According to many Hindu scriptures, there is no gift higher in merit than the gift of a cow. These days the ritual of giving a cow is usually carried out symbolically. In India the cow is sacred and brings luck to every house.
As part of our project Village of Hope, 28 Indian cows will be donated to the village of Kummarigudem (near Mallikudurla) in January. Many of you have made this unique pilot project possible with your donations. Many thanks to all of you for remaining faithful to the farmers! We had a draw to select the 28 female cow names which closed on 23rd December. You can see the winning names below.
There will be a ceremony where the cows will be named and receive a traditional blessing, and presented to their families. We’d like you to share in the great joy that the cows will bring to the village, and so we’ll put photos and video clips of every single cow on the website for you to look at in March.
These are the 28 winning cow names:
The Goshala Trust in Kummarigudem organised an Ayurveda medical camp with five Ayurvedic doctors. Many of the villagers attended, were examined and received free Ayurvedic medicine. Only thanks to your donations were we able to set up the medical camp. Almost every villager over the age of 40 suffers greatly with joint pain. The causes have been traced back to the high fluoride content in the groundwater, which is also used for drinking.

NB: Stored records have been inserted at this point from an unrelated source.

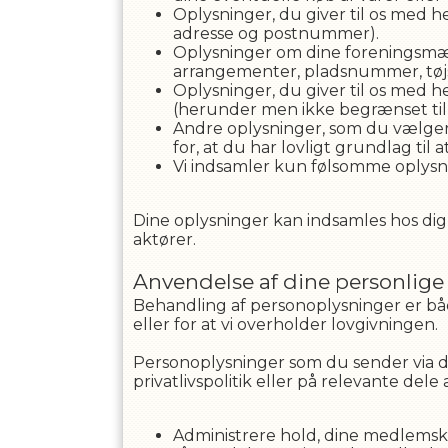
Oplysninger, du giver til os med h
adresse og postnummer).
Oplysninger om dine foreningsmæss
arrangementer, pladsnummer, tøjs
Oplysninger, du giver til os med h
(herunder men ikke begrænset til 
Andre oplysninger, som du vælger 
for, at du har lovligt grundlag til
Vi indsamler kun følsomme oplysni
Dine oplysninger kan indsamles hos dig 
aktører.
Anvendelse af dine personlige
Behandling af personoplysninger er både
eller for at vi overholder lovgivningen.
Personoplysninger som du sender via d
privatlivspolitik eller på relevante del
Administrere hold, dine medlemskab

Within the framework of Village of Hope, Sankranti e.V. is donating a water treatment plant for the village. Next year we’re organising another camp, to which we will also be inviting homeopathic doctors.
During the monsoon season the members of our Indian partner organisation, the Goshala Trust visited the village of Kummarigudem and presented the families with 330 fruit trees, donated by Sankranti e.V. – by YOU! Each family received six young trees which should bear their first fruit after three years.
Five more families of suicide victims received support via donations. The families come from the area around Kummarigudem and were invited to a village gathering. The assembled people held a minute’s silence for the deceased. Not often are the bereaved able to experience the compassion of a community or talk to others about their situation. They are usually left alone with their grief and desperation. The head of the family is suddenly no longer there. “What do we do now?” There are always many questions. We saw orphans whose father and mother had taken their own lives. Sometimes they had a debt of just 80 euros that they were not able to pay back. Our experience with our previous project showed us that the affected families are happy if we pay money for their children’s education into their bank account. Each family received 35,000 Rupees – approx 500 euros.